Exploration Features: Unlimited backtracking, session trees, result accumulation, and click-to-expand for elided terms.

7. Limitations and Future Directions

WizardMath, despite its substantial improvement over comparable open-source models, does not fully close the gap with proprietary giants on the most challenging benchmarks: GSM8k—WizardMath 70B (81.6%) vs. GPT-4 (92%) and Claude 2 (88%). Performance in NCERT-style (MathQuest) problems tops at 20.1% for WizardMath-13B, trailing MAmmoTH-13B (24.0%) (Anand et al., 19 Apr 2024).

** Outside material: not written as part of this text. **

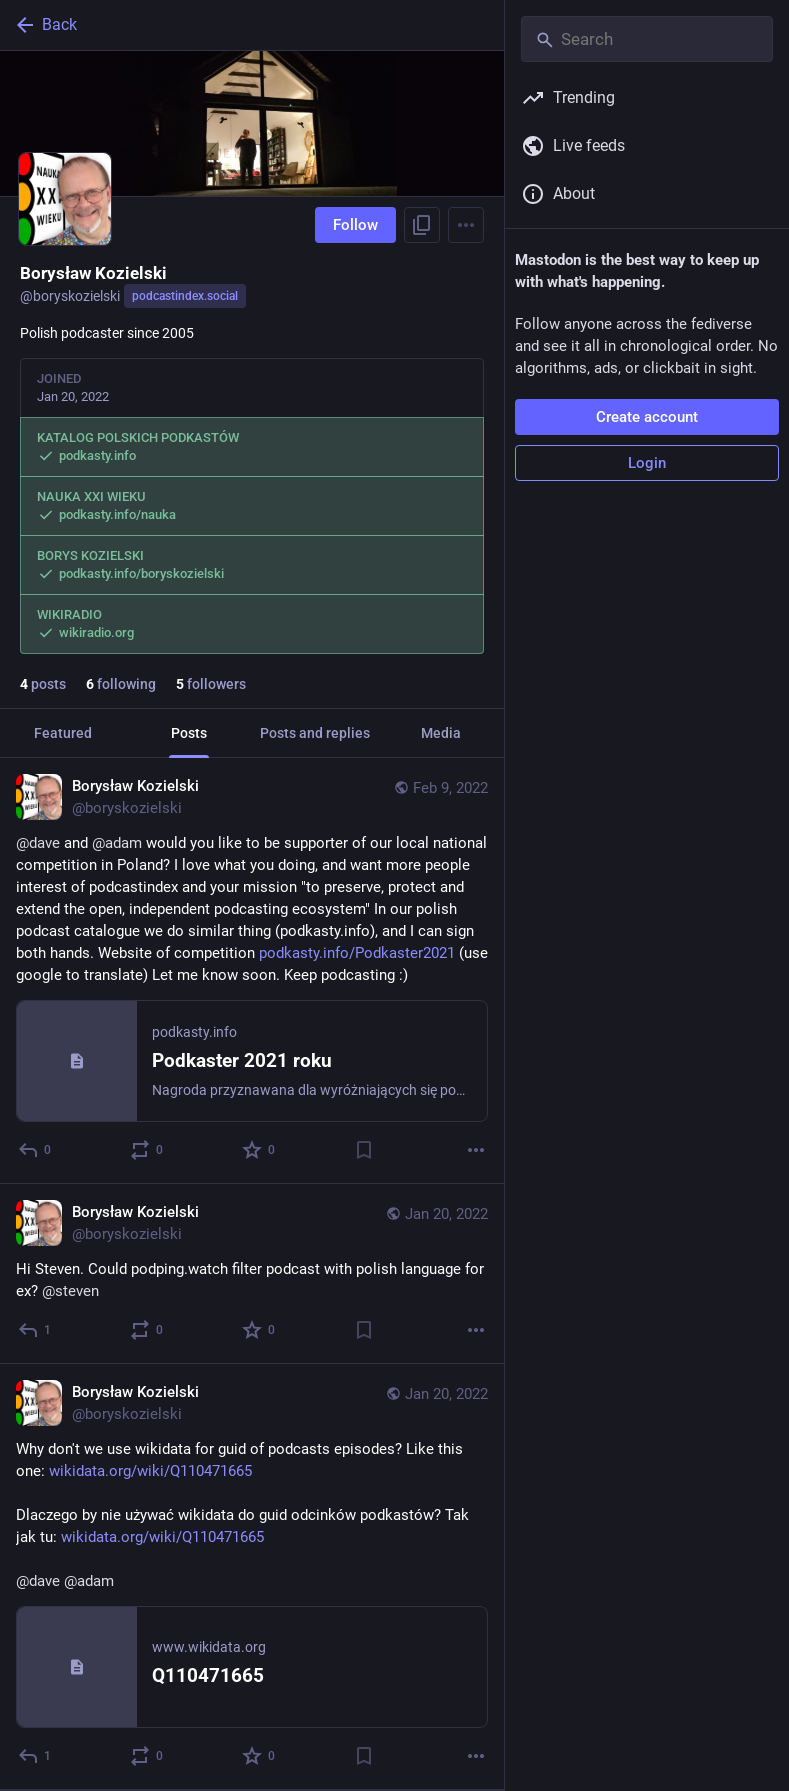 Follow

Limitations are ascribed to:

Dependence on ChatGPT for IRM/PRM supervision; further gains may require human-annotated process signals.
Potentially suboptimal curriculum or instructional coverage—not all rounds of evolution may be equally informative; scheduling remains an open area.
Limited coverage of domains such as symbolic integration/proof or advanced calculus.

Proposed directions include enhanced curriculum learning, incorporation of symbolic engines for arithmetic, and extension to non-English or multi-modal mathematical domains (Anand et al., 24 Dec 2024). The combination of diverse, difficulty-calibrated instruction generation and rigorous process supervision remains central to WizardMath’s effectiveness in LLM mathematical reasoning.